De retour chez lui, il petit-déjeuna royalement, partageant la félicité d’un Hercule Poirot qui, sa dernière goutte de café avalée, franchira la porte qui le sépare de tous les suspects réunis et confondra avec maestria le coupable parmi eux. Il prit un stylo et une feuille près du téléphone, revint à la cuisine, alluma une cigarette et griffonna :

Chère Mademoiselle Després,

vous êtes une femme extraordinaire, vous avez changé ma vie.

Merci ! Armand Joly, curé

Le lendemain, jeudi, il découvrit dans sa boîte aux lettres une enveloppe immaculée non timbrée qui contenait une carte en diptyque montrant dans sa partie gauche une photo de sainte Thérèse de Lisieux. Sur le volet droit on lisait :

Cher monsieur le Curé Joly,

Vous aussi êtes un être extraordinaire, et puisque le premier vous vous êtes déclaré, sachez que vous pouvez également changer ma vie. J’ai besoin d’en parler avec vous. Sans nouvelles de votre part, je me présenterai chez vous tout à l’heure, à 16h00.

Bien à vous,

Geneviève Després.

L’écriture, pleine et régulière, était diamétralement opposée aux pattes de mouches et coups de sabre. « Merde, merde, merde » murmura le curé Joly. Il regarda sa montre : quinze heures passées, quel imbécile de paresseux il avait été de ne pas avoir relevé son courrier ce matin ! A cet instant précis, le téléphone sonna.

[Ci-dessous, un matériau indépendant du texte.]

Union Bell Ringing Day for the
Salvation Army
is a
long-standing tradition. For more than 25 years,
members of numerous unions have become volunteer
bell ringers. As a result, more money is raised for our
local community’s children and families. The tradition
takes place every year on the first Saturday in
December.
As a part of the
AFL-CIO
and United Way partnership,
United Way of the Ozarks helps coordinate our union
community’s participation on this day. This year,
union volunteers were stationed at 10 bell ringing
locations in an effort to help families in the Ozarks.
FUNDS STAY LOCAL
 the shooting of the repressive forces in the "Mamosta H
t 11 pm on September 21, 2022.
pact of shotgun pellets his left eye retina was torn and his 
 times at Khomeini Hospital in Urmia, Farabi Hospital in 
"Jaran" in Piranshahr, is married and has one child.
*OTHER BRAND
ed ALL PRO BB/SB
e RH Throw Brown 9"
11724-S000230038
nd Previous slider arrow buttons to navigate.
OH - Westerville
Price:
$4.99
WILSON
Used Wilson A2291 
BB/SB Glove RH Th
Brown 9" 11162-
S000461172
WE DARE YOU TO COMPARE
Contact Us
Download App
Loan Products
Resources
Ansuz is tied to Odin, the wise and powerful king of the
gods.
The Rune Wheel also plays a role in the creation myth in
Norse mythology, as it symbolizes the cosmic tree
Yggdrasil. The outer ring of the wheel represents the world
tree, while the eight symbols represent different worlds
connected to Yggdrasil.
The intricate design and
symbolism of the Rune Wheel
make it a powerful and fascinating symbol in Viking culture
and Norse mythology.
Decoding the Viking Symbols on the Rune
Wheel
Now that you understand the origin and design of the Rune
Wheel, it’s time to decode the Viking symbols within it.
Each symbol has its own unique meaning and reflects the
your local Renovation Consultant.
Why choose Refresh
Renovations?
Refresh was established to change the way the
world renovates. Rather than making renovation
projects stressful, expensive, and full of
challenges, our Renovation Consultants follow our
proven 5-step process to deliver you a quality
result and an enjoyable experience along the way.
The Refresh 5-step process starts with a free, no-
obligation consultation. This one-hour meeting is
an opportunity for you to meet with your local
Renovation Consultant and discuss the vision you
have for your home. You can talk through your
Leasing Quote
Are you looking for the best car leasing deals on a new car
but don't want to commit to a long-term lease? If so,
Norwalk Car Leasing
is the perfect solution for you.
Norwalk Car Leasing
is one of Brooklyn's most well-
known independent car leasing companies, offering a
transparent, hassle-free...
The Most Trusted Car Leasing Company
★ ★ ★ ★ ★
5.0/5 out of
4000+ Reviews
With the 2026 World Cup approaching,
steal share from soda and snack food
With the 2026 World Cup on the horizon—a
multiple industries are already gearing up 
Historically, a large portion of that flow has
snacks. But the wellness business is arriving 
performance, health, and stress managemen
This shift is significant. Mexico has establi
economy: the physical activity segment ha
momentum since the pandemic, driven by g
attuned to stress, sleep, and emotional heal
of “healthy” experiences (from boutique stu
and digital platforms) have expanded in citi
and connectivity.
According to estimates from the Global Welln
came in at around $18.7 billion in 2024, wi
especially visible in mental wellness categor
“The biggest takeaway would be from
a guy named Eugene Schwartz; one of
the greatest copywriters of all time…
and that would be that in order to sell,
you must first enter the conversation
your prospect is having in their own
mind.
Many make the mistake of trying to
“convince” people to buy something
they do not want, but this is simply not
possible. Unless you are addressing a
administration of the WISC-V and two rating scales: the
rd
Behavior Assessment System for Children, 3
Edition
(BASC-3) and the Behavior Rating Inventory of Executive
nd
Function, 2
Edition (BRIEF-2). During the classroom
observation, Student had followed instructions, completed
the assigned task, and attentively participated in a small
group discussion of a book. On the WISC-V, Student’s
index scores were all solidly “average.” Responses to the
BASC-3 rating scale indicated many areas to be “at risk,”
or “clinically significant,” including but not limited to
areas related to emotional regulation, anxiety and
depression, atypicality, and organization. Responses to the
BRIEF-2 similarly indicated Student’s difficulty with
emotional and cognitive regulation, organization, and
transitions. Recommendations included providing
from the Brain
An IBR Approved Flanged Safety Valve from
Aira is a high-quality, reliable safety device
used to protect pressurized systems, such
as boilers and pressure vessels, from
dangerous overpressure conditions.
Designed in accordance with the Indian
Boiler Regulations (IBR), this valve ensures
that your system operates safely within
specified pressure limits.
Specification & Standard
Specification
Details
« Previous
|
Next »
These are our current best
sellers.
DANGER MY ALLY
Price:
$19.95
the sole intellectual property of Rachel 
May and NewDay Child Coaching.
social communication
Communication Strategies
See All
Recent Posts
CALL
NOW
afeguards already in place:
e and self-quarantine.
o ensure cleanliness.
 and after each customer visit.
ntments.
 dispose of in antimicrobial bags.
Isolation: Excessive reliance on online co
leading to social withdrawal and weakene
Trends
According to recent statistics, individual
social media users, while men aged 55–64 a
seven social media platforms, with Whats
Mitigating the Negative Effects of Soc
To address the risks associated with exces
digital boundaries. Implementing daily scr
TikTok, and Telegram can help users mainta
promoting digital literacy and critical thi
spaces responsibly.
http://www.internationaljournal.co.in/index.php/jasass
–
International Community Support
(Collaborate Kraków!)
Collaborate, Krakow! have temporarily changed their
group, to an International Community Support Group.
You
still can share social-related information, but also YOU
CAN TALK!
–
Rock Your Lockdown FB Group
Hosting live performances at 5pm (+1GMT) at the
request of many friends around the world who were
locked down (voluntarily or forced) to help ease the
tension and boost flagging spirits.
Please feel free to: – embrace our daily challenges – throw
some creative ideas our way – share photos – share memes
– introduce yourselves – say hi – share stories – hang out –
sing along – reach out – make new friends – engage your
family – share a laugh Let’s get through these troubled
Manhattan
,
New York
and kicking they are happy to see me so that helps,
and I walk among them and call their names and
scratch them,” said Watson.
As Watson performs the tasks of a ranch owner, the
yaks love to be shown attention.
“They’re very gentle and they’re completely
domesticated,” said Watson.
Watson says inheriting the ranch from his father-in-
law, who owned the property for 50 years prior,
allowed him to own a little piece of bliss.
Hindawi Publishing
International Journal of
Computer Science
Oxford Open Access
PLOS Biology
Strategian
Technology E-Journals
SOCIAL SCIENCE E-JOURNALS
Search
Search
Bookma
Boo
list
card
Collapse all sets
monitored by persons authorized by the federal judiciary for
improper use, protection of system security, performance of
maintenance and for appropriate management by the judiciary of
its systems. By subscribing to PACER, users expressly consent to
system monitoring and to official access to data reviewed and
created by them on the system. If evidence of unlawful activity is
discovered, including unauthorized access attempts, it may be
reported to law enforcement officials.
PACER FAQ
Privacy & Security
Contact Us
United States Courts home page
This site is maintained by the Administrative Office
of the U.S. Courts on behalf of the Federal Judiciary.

- Allô, Curé Joly ? Bonjour. Nestor Adam, votre évêque. Comment allez-vous mon cher ? Je vous appelle pour vous dire que Valérien Montfort, un jeune vicaire de la paroisse de Riancourt, vient de se mettre en route pour Sainte-Eulalie-des-Bois. Je pense qu’il arrivera chez vous en fin d’après-midi. Vous passerez la semaine sainte ensemble et concélébrerez Pâques. Ensuite, son ministère le conduira en Martinique. Que Dieu vous garde, mon fils. Merci. Au revoir et très Saintes Pâques.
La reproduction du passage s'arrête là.